| Exercise |
Copy out the material in full. Leave every line as it is.

| Stored data |
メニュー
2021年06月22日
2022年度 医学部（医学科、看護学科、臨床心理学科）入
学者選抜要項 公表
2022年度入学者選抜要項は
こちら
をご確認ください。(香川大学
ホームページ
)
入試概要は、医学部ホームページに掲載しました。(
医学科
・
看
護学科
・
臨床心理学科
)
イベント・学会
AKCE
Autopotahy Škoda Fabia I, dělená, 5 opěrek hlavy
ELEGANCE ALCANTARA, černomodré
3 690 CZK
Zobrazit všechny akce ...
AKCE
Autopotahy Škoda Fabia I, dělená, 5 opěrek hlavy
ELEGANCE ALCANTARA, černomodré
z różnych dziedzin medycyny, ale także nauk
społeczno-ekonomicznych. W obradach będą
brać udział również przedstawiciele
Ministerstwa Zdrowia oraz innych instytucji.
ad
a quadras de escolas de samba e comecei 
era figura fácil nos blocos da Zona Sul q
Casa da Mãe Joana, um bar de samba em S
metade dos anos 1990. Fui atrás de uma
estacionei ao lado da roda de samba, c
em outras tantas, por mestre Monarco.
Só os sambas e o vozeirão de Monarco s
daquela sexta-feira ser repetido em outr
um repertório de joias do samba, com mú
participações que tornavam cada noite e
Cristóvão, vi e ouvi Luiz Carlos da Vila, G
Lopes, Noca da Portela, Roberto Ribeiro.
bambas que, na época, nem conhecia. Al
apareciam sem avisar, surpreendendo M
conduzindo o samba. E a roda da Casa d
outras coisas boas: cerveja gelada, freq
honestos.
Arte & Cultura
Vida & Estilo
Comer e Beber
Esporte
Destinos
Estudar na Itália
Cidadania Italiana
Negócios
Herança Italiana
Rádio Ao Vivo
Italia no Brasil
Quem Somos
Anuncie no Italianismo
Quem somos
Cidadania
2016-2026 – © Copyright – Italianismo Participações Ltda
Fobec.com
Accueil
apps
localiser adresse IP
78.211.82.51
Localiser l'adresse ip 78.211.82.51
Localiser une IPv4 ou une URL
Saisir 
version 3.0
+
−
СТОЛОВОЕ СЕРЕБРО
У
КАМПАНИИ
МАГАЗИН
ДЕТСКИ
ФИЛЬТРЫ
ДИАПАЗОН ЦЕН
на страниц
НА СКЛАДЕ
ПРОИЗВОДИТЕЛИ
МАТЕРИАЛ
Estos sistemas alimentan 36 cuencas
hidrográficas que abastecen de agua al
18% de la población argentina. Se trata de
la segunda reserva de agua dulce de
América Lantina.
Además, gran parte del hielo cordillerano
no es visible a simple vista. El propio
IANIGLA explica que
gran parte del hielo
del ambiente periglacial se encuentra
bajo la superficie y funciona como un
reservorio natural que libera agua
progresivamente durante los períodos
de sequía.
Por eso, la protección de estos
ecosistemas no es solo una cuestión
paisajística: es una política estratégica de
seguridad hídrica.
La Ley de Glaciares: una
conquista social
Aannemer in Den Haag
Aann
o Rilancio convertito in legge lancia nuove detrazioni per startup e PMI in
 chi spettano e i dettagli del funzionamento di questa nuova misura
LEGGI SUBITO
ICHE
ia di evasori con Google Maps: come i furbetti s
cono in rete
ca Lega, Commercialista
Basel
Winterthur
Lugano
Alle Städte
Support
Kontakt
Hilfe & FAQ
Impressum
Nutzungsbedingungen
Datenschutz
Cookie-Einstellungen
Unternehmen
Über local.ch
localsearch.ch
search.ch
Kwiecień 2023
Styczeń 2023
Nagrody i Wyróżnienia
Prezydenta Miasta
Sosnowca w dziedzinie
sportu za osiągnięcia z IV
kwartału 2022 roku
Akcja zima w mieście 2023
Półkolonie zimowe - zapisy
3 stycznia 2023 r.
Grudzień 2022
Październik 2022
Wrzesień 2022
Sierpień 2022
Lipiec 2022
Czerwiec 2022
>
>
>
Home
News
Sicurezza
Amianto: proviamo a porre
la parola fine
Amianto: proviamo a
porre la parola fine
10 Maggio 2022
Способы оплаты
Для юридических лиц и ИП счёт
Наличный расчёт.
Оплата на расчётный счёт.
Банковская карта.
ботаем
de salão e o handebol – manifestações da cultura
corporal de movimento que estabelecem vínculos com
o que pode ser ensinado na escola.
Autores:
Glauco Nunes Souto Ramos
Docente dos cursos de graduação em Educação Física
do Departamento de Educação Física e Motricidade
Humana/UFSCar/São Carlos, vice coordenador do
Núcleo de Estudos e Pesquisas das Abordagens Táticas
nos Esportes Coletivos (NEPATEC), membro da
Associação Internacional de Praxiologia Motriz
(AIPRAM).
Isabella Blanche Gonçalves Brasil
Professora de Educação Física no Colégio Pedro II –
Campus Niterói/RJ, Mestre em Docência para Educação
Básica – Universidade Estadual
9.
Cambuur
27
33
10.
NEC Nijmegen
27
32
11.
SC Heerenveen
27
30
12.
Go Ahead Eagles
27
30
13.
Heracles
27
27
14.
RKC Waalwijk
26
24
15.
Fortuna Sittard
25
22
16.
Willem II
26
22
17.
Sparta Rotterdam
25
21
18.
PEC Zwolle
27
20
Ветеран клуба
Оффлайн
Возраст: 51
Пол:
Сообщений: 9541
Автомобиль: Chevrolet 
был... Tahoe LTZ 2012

| Answer below |
メニュー
2021年06月22日
2022年度 医学部（医学科、看護学科、臨床心理学科）入
学者選抜要項 公表
2022年度入学者選抜要項は
こちら
をご確認ください。(香川大学
ホームページ
)
入試概要は、医学部ホームページに掲載しました。(
医学科
・
看
護学科
・
臨床心理学科
)
イベント・学会
AKCE
Autopotahy Škoda Fabia I, dělená, 5 opěrek hlavy
ELEGANCE ALCANTARA, černomodré
3 690 CZK
Zobrazit všechny akce ...
AKCE
Autopotahy Škoda Fabia I, dělená, 5 opěrek hlavy
ELEGANCE ALCANTARA, černomodré
z różnych dziedzin medycyny, ale także nauk
społeczno-ekonomicznych. W obradach będą
brać udział również przedstawiciele
Ministerstwa Zdrowia oraz innych instytucji.
ad
a quadras de escolas de samba e comecei 
era figura fácil nos blocos da Zona Sul q
Casa da Mãe Joana, um bar de samba em S
metade dos anos 1990. Fui atrás de uma
estacionei ao lado da roda de samba, c
em outras tantas, por mestre Monarco.
Só os sambas e o vozeirão de Monarco s
daquela sexta-feira ser repetido em outr
um repertório de joias do samba, com mú
participações que tornavam cada noite e
Cristóvão, vi e ouvi Luiz Carlos da Vila, G
Lopes, Noca da Portela, Roberto Ribeiro.
bambas que, na época, nem conhecia. Al
apareciam sem avisar, surpreendendo M
conduzindo o samba. E a roda da Casa d
outras coisas boas: cerveja gelada, freq
honestos.
Arte & Cultura
Vida & Estilo
Comer e Beber
Esporte
Destinos
Estudar na Itália
Cidadania Italiana
Negócios
Herança Italiana
Rádio Ao Vivo
Italia no Brasil
Quem Somos
Anuncie no Italianismo
Quem somos
Cidadania
2016-2026 – © Copyright – Italianismo Participações Ltda
Fobec.com
Accueil
apps
localiser adresse IP
78.211.82.51
Localiser l'adresse ip 78.211.82.51
Localiser une IPv4 ou une URL
Saisir 
version 3.0
+
−
СТОЛОВОЕ СЕРЕБРО
У
КАМПАНИИ
МАГАЗИН
ДЕТСКИ
ФИЛЬТРЫ
ДИАПАЗОН ЦЕН
на страниц
НА СКЛАДЕ
ПРОИЗВОДИТЕЛИ
МАТЕРИАЛ
Estos sistemas alimentan 36 cuencas
hidrográficas que abastecen de agua al
18% de la población argentina. Se trata de
la segunda reserva de agua dulce de
América Lantina.
Además, gran parte del hielo cordillerano
no es visible a simple vista. El propio
IANIGLA explica que
gran parte del hielo
del ambiente periglacial se encuentra
bajo la superficie y funciona como un
reservorio natural que libera agua
progresivamente durante los períodos
de sequía.
Por eso, la protección de estos
ecosistemas no es solo una cuestión
paisajística: es una política estratégica de
seguridad hídrica.
La Ley de Glaciares: una
conquista social
Aannemer in Den Haag
Aann
o Rilancio convertito in legge lancia nuove detrazioni per startup e PMI in
 chi spettano e i dettagli del funzionamento di questa nuova misura
LEGGI SUBITO
ICHE
ia di evasori con Google Maps: come i furbetti s
cono in rete
ca Lega, Commercialista
Basel
Winterthur
Lugano
Alle Städte
Support
Kontakt
Hilfe & FAQ
Impressum
Nutzungsbedingungen
Datenschutz
Cookie-Einstellungen
Unternehmen
Über local.ch
localsearch.ch
search.ch
Kwiecień 2023
Styczeń 2023
Nagrody i Wyróżnienia
Prezydenta Miasta
Sosnowca w dziedzinie
sportu za osiągnięcia z IV
kwartału 2022 roku
Akcja zima w mieście 2023
Półkolonie zimowe - zapisy
3 stycznia 2023 r.
Grudzień 2022
Październik 2022
Wrzesień 2022
Sierpień 2022
Lipiec 2022
Czerwiec 2022
>
>
>
Home
News
Sicurezza
Amianto: proviamo a porre
la parola fine
Amianto: proviamo a
porre la parola fine
10 Maggio 2022
Способы оплаты
Для юридических лиц и ИП счёт
Наличный расчёт.
Оплата на расчётный счёт.
Банковская карта.
ботаем
de salão e o handebol – manifestações da cultura
corporal de movimento que estabelecem vínculos com
o que pode ser ensinado na escola.
Autores:
Glauco Nunes Souto Ramos
Docente dos cursos de graduação em Educação Física
do Departamento de Educação Física e Motricidade
Humana/UFSCar/São Carlos, vice coordenador do
Núcleo de Estudos e Pesquisas das Abordagens Táticas
nos Esportes Coletivos (NEPATEC), membro da
Associação Internacional de Praxiologia Motriz
(AIPRAM).
Isabella Blanche Gonçalves Brasil
Professora de Educação Física no Colégio Pedro II –
Campus Niterói/RJ, Mestre em Docência para Educação
Básica – Universidade Estadual
9.
Cambuur
27
33
10.
NEC Nijmegen
27
32
11.
SC Heerenveen
27
30
12.
Go Ahead Eagles
27
30
13.
Heracles
27
27
14.
RKC Waalwijk
26
24
15.
Fortuna Sittard
25
22
16.
Willem II
26
22
17.
Sparta Rotterdam
25
21
18.
PEC Zwolle
27
20
Ветеран клуба
Оффлайн
Возраст: 51
Пол:
Сообщений: 9541
Автомобиль: Chevrolet 
был... Tahoe LTZ 2012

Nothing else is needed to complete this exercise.